The second Khoisan-Dutch war (1673-77) resulted in significant losses for the Khoisan due to their less organized resistance, leading to large gains in cattle and sheep for the Dutch and rapid Boer settlement expansion. By 1700, the white population in the Cape reached a thousand, with the colony self-sufficient in wheat and fruit and exporting surpluses. Thousands of slaves from Madagascar, Mozambique, and Indonesia worked on Boer farms, leading to a slave population of 25,000 by the end of the 18th century, compared to a white population of 21,000.
Meanwhile, in the early decades of the 18th century, the survival of the Khoisan was threatened more by the emergence of pastoral trek Boers, who paved the way for white settlement deep in the interior. At the same time, the Khoisan perished in thousands as a result of the spread of smallpox epidemics introduced to the Cape by European sailors.

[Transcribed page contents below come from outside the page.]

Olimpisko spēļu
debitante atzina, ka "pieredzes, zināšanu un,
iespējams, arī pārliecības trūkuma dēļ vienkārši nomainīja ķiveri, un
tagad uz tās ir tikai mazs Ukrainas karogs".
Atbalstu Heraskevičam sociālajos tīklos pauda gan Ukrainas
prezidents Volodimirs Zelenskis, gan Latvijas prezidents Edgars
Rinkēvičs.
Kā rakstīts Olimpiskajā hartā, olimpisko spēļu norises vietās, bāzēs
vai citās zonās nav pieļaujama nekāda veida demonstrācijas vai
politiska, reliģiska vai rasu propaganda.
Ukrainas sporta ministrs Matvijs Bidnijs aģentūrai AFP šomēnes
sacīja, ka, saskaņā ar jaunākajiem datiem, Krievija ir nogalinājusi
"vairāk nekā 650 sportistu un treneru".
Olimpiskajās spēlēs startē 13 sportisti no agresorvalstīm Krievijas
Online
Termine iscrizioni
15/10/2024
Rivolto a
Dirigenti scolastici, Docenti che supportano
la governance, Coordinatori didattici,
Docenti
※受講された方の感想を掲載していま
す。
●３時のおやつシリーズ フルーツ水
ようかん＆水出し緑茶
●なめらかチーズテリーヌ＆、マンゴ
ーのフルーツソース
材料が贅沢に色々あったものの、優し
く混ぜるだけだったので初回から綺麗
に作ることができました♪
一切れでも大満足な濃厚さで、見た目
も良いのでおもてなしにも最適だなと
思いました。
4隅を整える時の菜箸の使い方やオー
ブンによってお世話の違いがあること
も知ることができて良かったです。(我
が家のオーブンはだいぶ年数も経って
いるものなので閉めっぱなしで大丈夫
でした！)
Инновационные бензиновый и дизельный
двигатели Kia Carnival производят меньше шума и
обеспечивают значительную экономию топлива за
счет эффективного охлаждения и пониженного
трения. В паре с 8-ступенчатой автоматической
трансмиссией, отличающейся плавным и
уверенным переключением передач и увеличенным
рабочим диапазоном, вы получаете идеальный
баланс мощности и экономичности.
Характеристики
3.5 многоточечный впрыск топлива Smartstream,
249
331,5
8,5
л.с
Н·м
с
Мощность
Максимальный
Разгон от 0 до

From 1700 to 1760, Boer expansion into Zulu lands led to ongoing wars with the Xhosa starting in 1779. The British took control of the Cape colony in 1795, but discontented Boers migrated north during the 1830s and 1840s in the “Great Trek,” establishing the colonies of Cape, Natal, Transvaal, and Orange Free State. Both the Zulus and the Boers clashed with the British. The discovery of minerals in the 1860s spurred a surge in white settlers, and by the end of the 19th century, Britain had gained control of all four Boer colonies.

The situation in South Africa has become much more extreme. Superior forces had enabled the settlers to occupy much of the better agricultural land. The much more numerous indigenous Bantu and Khoisan speaking inhabitants have been pushed into less favorable or less accessible lands. In time, they served as a reservoir of cheap labor for the settling economy.